== Records shown ==
+---+

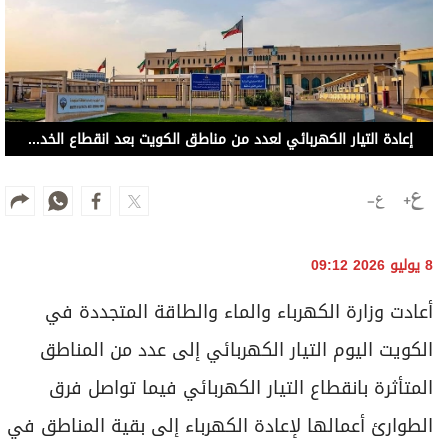
إعادة التيار الكهربائي لعدد من مناطق الكويت بعد انقطاع الخدمة
8 يوليو 2026 09:12
أعادت وزارة الكهرباء والماء والطاقة المتجددة في
الكويت اليوم التيار الكهربائي إلى عدد من المناطق
المتأثرة بانقطاع التيار الكهربائي فيما تواصل فرق
الطوارئ أعمالها لإعادة الكهرباء إلى بقية المناطق في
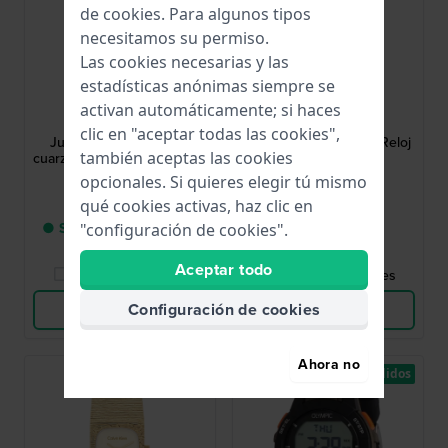
de
cookies
. Para algunos tipos
necesitamos su permiso.
Las cookies necesarias y las
estadísticas anónimas siempre se
Calypso Kids
Casio
activan automáticamente; si haces
K5797/3
A168WA-1YES
clic en "aceptar todas las cookies",
Junior 36 mm Reloj de
A168 Series 36.3 mm Reloj
también aceptas las cookies
cuarzo analógico para niños
digital plateado
opcionales. Si quieres elegir tú mismo
34,00 €
39,90 €
qué cookies activas, haz clic en
● Sólo queda 1 en stock
● En stock
"configuración de cookies".
Aceptar todo
Comparar Relojes
Comparar Relojes
Configuración de cookies
Ver Producto
Ver Producto
Ahora no
Los más vendidos
Los más vendidos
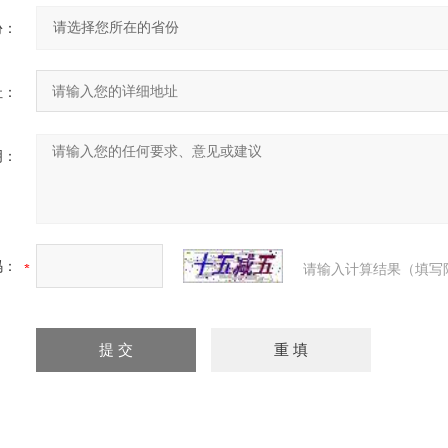
份：
址：
明：
码：
请输入计算结果（填写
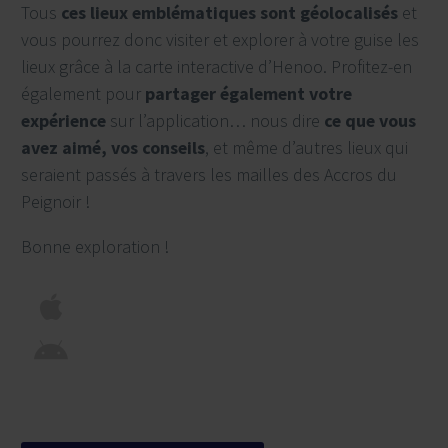
Tous
ces lieux emblématiques sont géolocalisés
et
vous pourrez donc visiter et explorer à votre guise les
lieux grâce à la carte interactive d’Henoo. Profitez-en
également pour
partager également votre
expérience
sur l’application… nous dire
ce que vous
avez aimé, vos conseils
, et même d’autres lieux qui
seraient passés à travers les mailles des Accros du
Peignoir !
Bonne exploration !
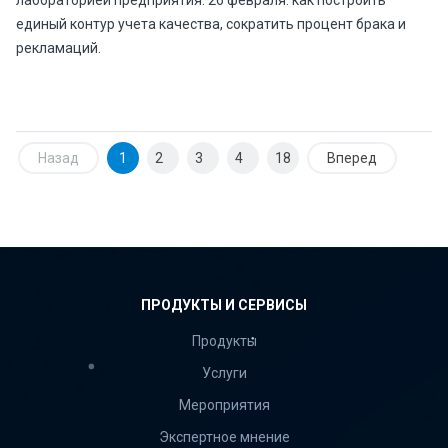
лабораторией предприятия. 26 февраля: как построить
единый контур учета качества, сократить процент брака и
рекламаций.
Назад
1
2
3
4
18
Вперед
ПРОДУКТЫ И СЕРВИСЫ
Продукты
Услуги
Мероприятия
Экспертное мнение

+---+

== What you will do ==
Repeat each record as given. No picture belongs in the copy.

== Result of this task ==
إعادة التيار الكهربائي لعدد من مناطق الكويت بعد انقطاع الخدمة
8 يوليو 2026 09:12
أعادت وزارة الكهرباء والماء والطاقة المتجددة في
الكويت اليوم التيار الكهربائي إلى عدد من المناطق
المتأثرة بانقطاع التيار الكهربائي فيما تواصل فرق
الطوارئ أعمالها لإعادة الكهرباء إلى بقية المناطق في
de
cookies
. Para algunos tipos
necesitamos su permiso.
Las cookies necesarias y las
estadísticas anónimas siempre se
Calypso Kids
Casio
activan automáticamente; si haces
K5797/3
A168WA-1YES
clic en "aceptar todas las cookies",
Junior 36 mm Reloj de
A168 Series 36.3 mm Reloj
también aceptas las cookies
cuarzo analógico para niños
digital plateado
opcionales. Si quieres elegir tú mismo
34,00 €
39,90 €
qué cookies activas, haz clic en
● Sólo queda 1 en stock
● En stock
"configuración de cookies".
Aceptar todo
Comparar Relojes
Comparar Relojes
Configuración de cookies
Ver Producto
Ver Producto
Ahora no
Los más vendidos
Los más vendidos
份：
址：
明：
码：
请输入计算结果（填写
Tous
ces lieux emblématiques sont géolocalisés
et
vous pourrez donc visiter et explorer à votre guise les
lieux grâce à la carte interactive d’Henoo. Profitez-en
également pour
partager également votre
expérience
sur l’application… nous dire
ce que vous
avez aimé, vos conseils
, et même d’autres lieux qui
seraient passés à travers les mailles des Accros du
Peignoir !
Bonne exploration !
лабораторией предприятия. 26 февраля: как построить
единый контур учета качества, сократить процент брака и
рекламаций.
Назад
1
2
3
4
18
Вперед
ПРОДУКТЫ И СЕРВИСЫ
Продукты
Услуги
Мероприятия
Экспертное мнение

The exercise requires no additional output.